Another alum from the program, Zia Maliki, went to high school near Dayton, Ohio, back in 2006. During his year, only a few students fled to Canada; Maliki says it’s because five years ago the Taliban insurgency wasn’t as bad, and the departure of Americans troops wasn’t imminent.

“In 2006-7, there was this hope that the international community will continue helping Afghanistan, and at that time the students had this hope that if they come back they probably have a future in Afghanistan,” Maliki says. “But right now as we hear, you know, from news … the international troops will go out [from] Afghanistan, and so what will they do if they come back to Afghanistan?”

That’s doubly true for the young women who experience living in the U.S.

“Personally, myself, I liked it better there than here. It’s easier to be a woman in [the] states than here,” says Meetra Alakozy, who did her senior year of high school in Colorado last year.

Alakozy says she is angry with the students who fled and ruined the chance for others to go. But at the same time she understands.

“I don’t blame them for it. In my group, there were two girls who were from Jalalabad and they both went to Canada — they were sisters … I’m pretty sure it was because if they go back to Jalalabad, then people will create problems for them just because they’ve been to [the] states, and it’s a very restricted area — girls don’t go out a lot and stuff,” Alakozy says.

Rising Concern As U.S. Troops Leave

In much of Afghanistan, simply having been to the United States is enough to taint the reputation of a young women, and in many cases parents pressure their children not to return home. That pressure might increase with U.S. troops starting to leave this summer. The U.S. embassy’s Lussenhop says America will support Afghanistan long after the troops leave, despite rumors to the contrary.
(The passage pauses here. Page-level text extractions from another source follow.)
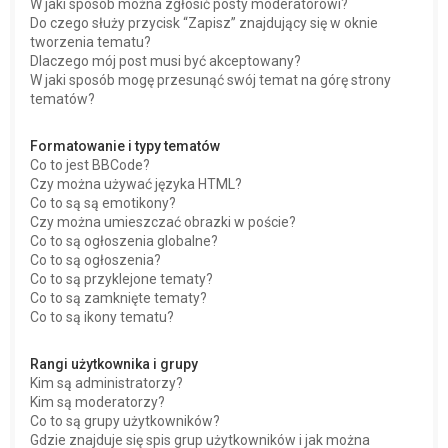
W jaki sposób można zgłosić posty moderatorowi?
Do czego służy przycisk “Zapisz” znajdujący się w oknie
tworzenia tematu?
Dlaczego mój post musi być akceptowany?
W jaki sposób mogę przesunąć swój temat na górę strony
tematów?
Formatowanie i typy tematów
Co to jest BBCode?
Czy można używać języka HTML?
Co to są są emotikony?
Czy można umieszczać obrazki w poście?
Co to są ogłoszenia globalne?
Co to są ogłoszenia?
Co to są przyklejone tematy?
Co to są zamknięte tematy?
Co to są ikony tematu?
Rangi użytkownika i grupy
Kim są administratorzy?
Kim są moderatorzy?
Co to są grupy użytkowników?
Gdzie znajduje się spis grup użytkowników i jak można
“Its part of the overall misperception about, oh my God, the Americans are leaving … The transition is going to be spread out over a period of years … We’re not going to abandon Afghanistan,” Lussenhop says.

But Alkozay isn’t convinced.

“I am worried about NATO forces leaving, because I know that if they leave, [the] Afghan army is not that powerful to maintain the security in Afghanistan. As an Afghan girl, there will be challenges for me. Maybe I cannot go out again, maybe I cannot go study, if they leave and if Taliban come because … then I cannot go to school anymore, I have to stay home, I cannot work and I cannot do anything, so I am worried about it,” Alkozay says.

Embassy officials say they want to restart the YES program, but only if they can ensure students won’t jump the program to claim asylum.

That may be difficult until the students and their families gain some confidence that Afghanistan has a brighter future.